### EXERCISE DIRECTIONS
Pull every line that holds the word "Topics" from the entries.

Document layout detection data:
::::

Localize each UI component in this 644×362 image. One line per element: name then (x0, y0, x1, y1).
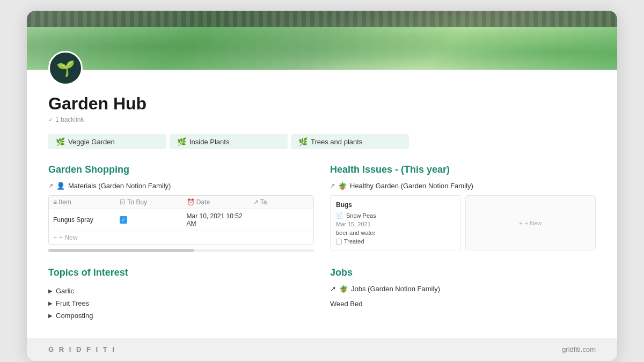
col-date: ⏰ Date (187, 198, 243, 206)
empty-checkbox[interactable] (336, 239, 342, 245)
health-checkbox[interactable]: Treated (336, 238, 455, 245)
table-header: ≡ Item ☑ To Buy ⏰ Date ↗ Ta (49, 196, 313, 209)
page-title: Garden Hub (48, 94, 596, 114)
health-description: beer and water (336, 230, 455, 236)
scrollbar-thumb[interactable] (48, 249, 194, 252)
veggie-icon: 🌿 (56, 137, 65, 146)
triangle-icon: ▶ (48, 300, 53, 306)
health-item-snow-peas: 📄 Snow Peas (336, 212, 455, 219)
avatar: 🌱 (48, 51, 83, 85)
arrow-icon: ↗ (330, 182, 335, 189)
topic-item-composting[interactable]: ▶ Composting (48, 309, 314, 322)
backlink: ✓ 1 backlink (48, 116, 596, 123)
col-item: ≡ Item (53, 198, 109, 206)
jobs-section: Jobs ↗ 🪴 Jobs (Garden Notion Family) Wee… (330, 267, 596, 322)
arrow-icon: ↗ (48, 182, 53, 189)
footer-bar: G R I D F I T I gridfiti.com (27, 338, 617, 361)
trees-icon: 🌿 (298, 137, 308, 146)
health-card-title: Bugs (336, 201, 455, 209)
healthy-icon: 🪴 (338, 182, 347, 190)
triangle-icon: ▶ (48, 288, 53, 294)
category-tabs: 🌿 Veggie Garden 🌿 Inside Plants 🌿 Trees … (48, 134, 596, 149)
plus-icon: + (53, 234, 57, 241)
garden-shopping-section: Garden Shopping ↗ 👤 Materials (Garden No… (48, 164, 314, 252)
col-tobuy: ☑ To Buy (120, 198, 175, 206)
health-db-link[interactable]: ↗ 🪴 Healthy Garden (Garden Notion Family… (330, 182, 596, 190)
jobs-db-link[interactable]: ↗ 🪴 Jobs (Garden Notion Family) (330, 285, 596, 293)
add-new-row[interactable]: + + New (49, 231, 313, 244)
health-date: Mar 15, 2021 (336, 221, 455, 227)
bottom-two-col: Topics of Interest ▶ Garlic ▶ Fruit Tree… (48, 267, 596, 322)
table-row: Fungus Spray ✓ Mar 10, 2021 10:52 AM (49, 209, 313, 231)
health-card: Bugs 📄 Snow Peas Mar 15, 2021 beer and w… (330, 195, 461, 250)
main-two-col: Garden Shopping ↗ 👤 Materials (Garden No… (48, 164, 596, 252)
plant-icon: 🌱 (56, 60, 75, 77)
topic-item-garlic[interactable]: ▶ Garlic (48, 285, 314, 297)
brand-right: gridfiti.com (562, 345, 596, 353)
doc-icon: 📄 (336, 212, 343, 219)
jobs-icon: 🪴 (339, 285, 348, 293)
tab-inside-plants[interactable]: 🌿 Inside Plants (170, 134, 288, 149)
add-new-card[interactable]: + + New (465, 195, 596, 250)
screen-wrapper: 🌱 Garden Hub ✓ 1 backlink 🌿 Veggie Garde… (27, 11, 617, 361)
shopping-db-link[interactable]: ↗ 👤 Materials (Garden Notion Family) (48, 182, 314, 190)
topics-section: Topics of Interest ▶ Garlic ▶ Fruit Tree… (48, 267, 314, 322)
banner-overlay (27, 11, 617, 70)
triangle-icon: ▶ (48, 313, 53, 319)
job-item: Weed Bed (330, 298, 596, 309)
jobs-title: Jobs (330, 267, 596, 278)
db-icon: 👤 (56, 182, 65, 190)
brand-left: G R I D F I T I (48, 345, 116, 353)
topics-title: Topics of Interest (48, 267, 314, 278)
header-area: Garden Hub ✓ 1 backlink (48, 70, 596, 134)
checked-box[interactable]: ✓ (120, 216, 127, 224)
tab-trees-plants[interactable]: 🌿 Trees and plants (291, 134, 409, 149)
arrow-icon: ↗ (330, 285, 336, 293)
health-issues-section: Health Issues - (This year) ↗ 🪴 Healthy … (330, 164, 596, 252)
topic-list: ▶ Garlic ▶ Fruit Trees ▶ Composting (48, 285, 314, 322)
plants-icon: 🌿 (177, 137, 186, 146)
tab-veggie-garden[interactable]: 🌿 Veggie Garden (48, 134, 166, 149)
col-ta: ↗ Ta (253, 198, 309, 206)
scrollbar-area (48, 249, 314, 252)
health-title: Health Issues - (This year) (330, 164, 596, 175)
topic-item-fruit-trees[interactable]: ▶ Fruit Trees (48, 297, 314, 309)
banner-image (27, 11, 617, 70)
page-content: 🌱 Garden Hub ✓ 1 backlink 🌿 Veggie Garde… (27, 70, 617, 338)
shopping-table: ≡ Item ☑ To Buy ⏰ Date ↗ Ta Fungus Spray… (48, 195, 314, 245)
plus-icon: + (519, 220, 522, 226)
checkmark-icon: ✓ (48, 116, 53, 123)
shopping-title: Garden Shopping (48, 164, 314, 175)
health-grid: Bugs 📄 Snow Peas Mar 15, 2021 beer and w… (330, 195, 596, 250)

::::

### SOLUTION TO THIS PROBLEM
bottom-two-col: Topics of Interest ▶ Garlic ▶ Fruit Tree… (48, 267, 596, 322)
topics-section: Topics of Interest ▶ Garlic ▶ Fruit Tree… (48, 267, 314, 322)
topics-title: Topics of Interest (48, 267, 314, 278)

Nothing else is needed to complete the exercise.